Recently Entertainment Weekly caught up and interviewed both Nolan and Bale in regards to their upcoming conclusion to their Batman trilogy The Dark Knight Rises. In the article Nolan and Bale discuss the “thematic lynchpin” of their series, which can easily be found in their first installment Batman Begins:
“People need dramatic examples to shake them out of apathy and I can’t do that as Bruce Wayne. As a man, I’m flesh and blood. I can be ignored, I can be destroyed. But as a symbol — as a symbol I can be incorruptible, I can be everlasting.” Bruce Wayne to Alfred Pennyworth in Batman Begins.
“. . . in each film, we talk about the symbol of the character being the key thing. It’s not about what he can achieve beating up criminals one by one. We address this again at the beginning of The Dark Knight, where you have these copycat Batmen popping up. The idea was to ask: Is that the meaning of the symbolism? To raise an army of these guys? No. Bruce sees himself as a catalyst for change in Gotham, and to me, in that conversation with Alfred, what is very clear to me is that Bruce only ever thinks of this as, like, a five-year plan, a short-term thing. I talked to Christian about this idea a lot during the making of all the films. It was the only way we knew to understand the reality of the story of Batman. “Now, Bruce Wayne is a billionaire. He has all these resources, and there’s all kinds of ways he could use them to help Gotham. But he’s fixed on this extremely militaristic vigilante-ism. Whatever we may think of that, in Bruce’s mind, it’s all about pushing Gotham to a tipping point back to good, back to the days of his mother and father, who were trying to help the city economically. So I always saw it as a short-term thing. Something he could give up once he accomplished his mission. … And in my view, Alfred’s support for this has always been qualified support. He’s always been a great indicator about where Batman sits on the greatness to madness scale.”“What I see in the film that relates to the real world is the idea of dishonesty. The film is all about that coming to a head. The truth will come out. The idea that Gotham is literally crumbling from underneath. It looks like a better place than it was in Batman Begins – but is it? I see that in the world. I worry about that in the world.”

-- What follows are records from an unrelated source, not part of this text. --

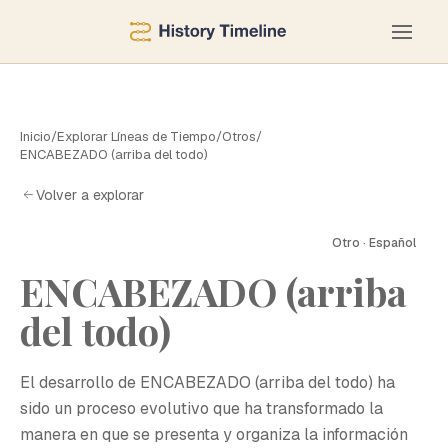
Inicio
/
Explorar Líneas de Tiempo
/
Otros
/
ENCABEZADO (arriba del todo)
Volver a explorar
Otro · Español
ENCABEZADO (arriba
del todo)
El desarrollo de ENCABEZADO (arriba del todo) ha
sido un proceso evolutivo que ha transformado la
manera en que se presenta y organiza la información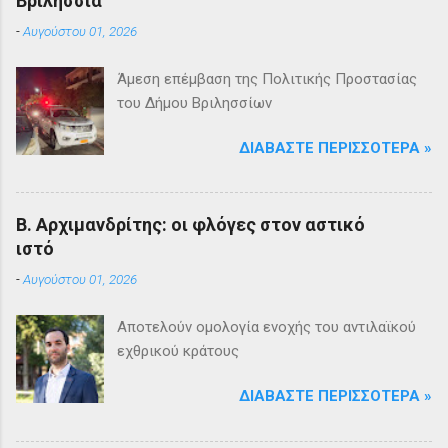
Βριλήσσια
-
Αυγούστου 01, 2026
Άμεση επέμβαση της Πολιτικής Προστασίας
του Δήμου Βριλησσίων
ΔΙΑΒΆΣΤΕ ΠΕΡΙΣΣΌΤΕΡΑ »
Β. Αρχιμανδρίτης: οι φλόγες στον αστικό
ιστό
-
Αυγούστου 01, 2026
Αποτελούν ομολογία ενοχής του αντιλαϊκού
εχθρικού κράτους
ΔΙΑΒΆΣΤΕ ΠΕΡΙΣΣΌΤΕΡΑ »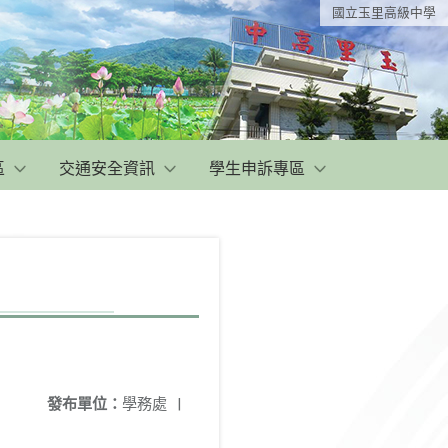
國立玉里高級中學
區
交通安全資訊
學生申訴專區
發布單位：
學務處
|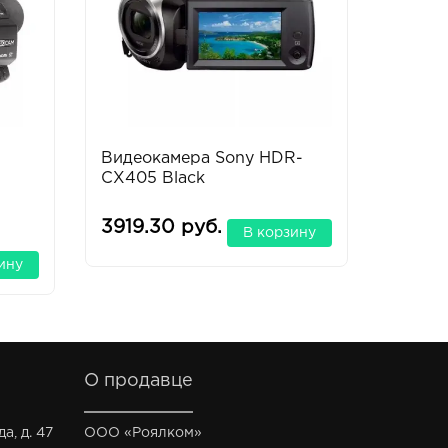
Видеокамера Sony HDR-
Видео
CX405 Black
BLAC
CAME
3919.30 руб.
31097
В корзину
ину
О продавце
а, д. 47
ООО «Роялком»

“Superheroes should tell the truth, right? That’s exactly what they’re meant to do. (The Batman/Gordon conspiracy) was a decision… that the truth was too damaging or too much for people to handle. It’s not a philosophy that [we] want to hear. It’s elitist. It’s a belief in the inability of the public to handle complexity — and it’s probably, really, sadly true, as well. It was very interesting because it’s not what I wanted. I don’t mean playing it — I mean as an audience. You want this guy to tell the truth regardless of how harsh and regardless of how cruel that is. And it’s a great problem for him as well. And as you see, at the beginning of The Dark Knight Rises, it’s one that almost destroyed him, because he’s looked back on what his original plans were and seen how far he’s drifted from that by not believing in the people.”
“He knows that it’s coming. Everything seems great, but you know the s— is about to hit the fan, and nobody else seems to realize that. And it’s his fault that it does.”